Caroline Kennedy, a relatively private woman, made waves in 2008 when she was speculated to be a potential candidate for Hillary Clinton’s Senate seat. Caroline was nominated as the United States ambassador to Japan by President Barack Obama on July 24, 2013, putting an end to much media debate about her chances of winning the role. In October, the United States Senate gave her final approval. Caroline took over for John Roos, who had been the United States envoy to Japan since August 2009. Walter Mondale, Howard Baker, and Tom Foley are among others who have previously held the role.
John F. Kennedy, Jr.
The president’s second child, John Fitzgerald Kennedy Jr., was born on November 25, 1960, in Washington, D.C.
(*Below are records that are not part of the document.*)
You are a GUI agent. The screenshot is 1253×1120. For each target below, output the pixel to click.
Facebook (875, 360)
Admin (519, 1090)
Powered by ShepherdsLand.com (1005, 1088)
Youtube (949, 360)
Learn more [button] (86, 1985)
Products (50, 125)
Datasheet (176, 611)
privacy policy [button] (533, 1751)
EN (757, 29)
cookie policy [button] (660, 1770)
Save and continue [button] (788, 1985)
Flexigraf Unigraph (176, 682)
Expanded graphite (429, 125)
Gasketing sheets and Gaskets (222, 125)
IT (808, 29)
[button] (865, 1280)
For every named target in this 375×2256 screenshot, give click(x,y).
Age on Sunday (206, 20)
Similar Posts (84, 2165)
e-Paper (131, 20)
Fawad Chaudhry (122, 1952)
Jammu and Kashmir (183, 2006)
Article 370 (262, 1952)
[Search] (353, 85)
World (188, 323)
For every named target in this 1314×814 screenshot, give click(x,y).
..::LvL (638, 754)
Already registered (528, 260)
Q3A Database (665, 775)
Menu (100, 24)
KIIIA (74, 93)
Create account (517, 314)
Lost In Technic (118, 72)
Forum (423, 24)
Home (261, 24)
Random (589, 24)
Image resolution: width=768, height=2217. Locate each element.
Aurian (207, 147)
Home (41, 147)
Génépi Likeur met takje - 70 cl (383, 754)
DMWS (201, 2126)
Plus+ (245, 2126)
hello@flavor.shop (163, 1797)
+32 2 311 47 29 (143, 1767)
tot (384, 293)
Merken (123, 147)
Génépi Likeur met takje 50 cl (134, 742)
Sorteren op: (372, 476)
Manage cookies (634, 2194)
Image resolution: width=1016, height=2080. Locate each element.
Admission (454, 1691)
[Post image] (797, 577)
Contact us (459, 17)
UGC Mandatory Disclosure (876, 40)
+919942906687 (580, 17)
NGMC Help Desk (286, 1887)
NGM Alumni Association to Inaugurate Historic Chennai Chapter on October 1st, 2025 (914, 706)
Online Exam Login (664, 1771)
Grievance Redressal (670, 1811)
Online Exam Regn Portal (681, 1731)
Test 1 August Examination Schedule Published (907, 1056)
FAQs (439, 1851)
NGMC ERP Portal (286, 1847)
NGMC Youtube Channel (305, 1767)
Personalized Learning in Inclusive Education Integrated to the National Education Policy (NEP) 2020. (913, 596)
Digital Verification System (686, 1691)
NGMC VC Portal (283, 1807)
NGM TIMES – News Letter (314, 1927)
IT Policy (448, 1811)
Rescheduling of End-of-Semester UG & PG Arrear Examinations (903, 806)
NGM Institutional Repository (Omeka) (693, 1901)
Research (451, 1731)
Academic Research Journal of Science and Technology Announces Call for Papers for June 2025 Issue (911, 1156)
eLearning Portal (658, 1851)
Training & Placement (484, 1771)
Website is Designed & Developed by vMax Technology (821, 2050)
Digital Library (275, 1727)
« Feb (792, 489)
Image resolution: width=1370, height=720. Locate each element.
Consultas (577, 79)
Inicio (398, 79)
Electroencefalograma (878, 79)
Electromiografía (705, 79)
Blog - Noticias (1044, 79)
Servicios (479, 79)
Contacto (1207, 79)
Little “John-John” was the first child ever born to a president-elect and captured America’s hearts after the assassination of his father, in the much-photographed moment when, as a young boy, he bravely saluted his father’s casket. Despite his mother’s tough defense, Kennedy spent his entire childhood in the media spotlight as one of the American journalists’ favorite subjects, thanks to looks inherited from his attractive parents.
John Kennedy served as an assistant district attorney in New York City after initially considering a career in acting and graduating from Brown University and New York University Law School. He then left the law profession to pursue a career in journalism, and in 1995, he founded the popular, trendy political publication, George. Even though he may have had a promising career in politics, he chose to forge his path in life.
He married Carolyn Bessette, his longtime girlfriend, in September 1996.
Kennedy, his wife, and Lauren Bessette were traveling to Martha’s Vineyard on a single-engine private plane piloted by Kennedy, on their way to a cousin’s wedding in Hyannisport, Massachusetts, on July 16, 1999. When their aircraft did not land on time, large search teams were sent to find it. The search continued for the next few days, but to no avail at first. The three passengers were later assumed to be killed.
The bodies were discovered on July 21. All three were to be buried at sea, according to the Kennedy and Bessette families. President Bill Clinton and his wife attended the private mass.
Patrick Bouvier Kennedy
In August of 1963, Jackie gave birth to the couple’s fourth and final child. Jackie went into labor too soon, and her baby boy Patrick was diagnosed with hyaline membrane disorder, also known as Respiratory Distress Syndrome. Patrick succumbed to his condition 39 hours later.
Many scholars and authors agree that Patrick’s death took Jackie and JFK closer together in the months leading up to his death. After Patrick’s passing, the formerly cold pair emerged from the hospital holding hands, a strong indication of increased love between the two.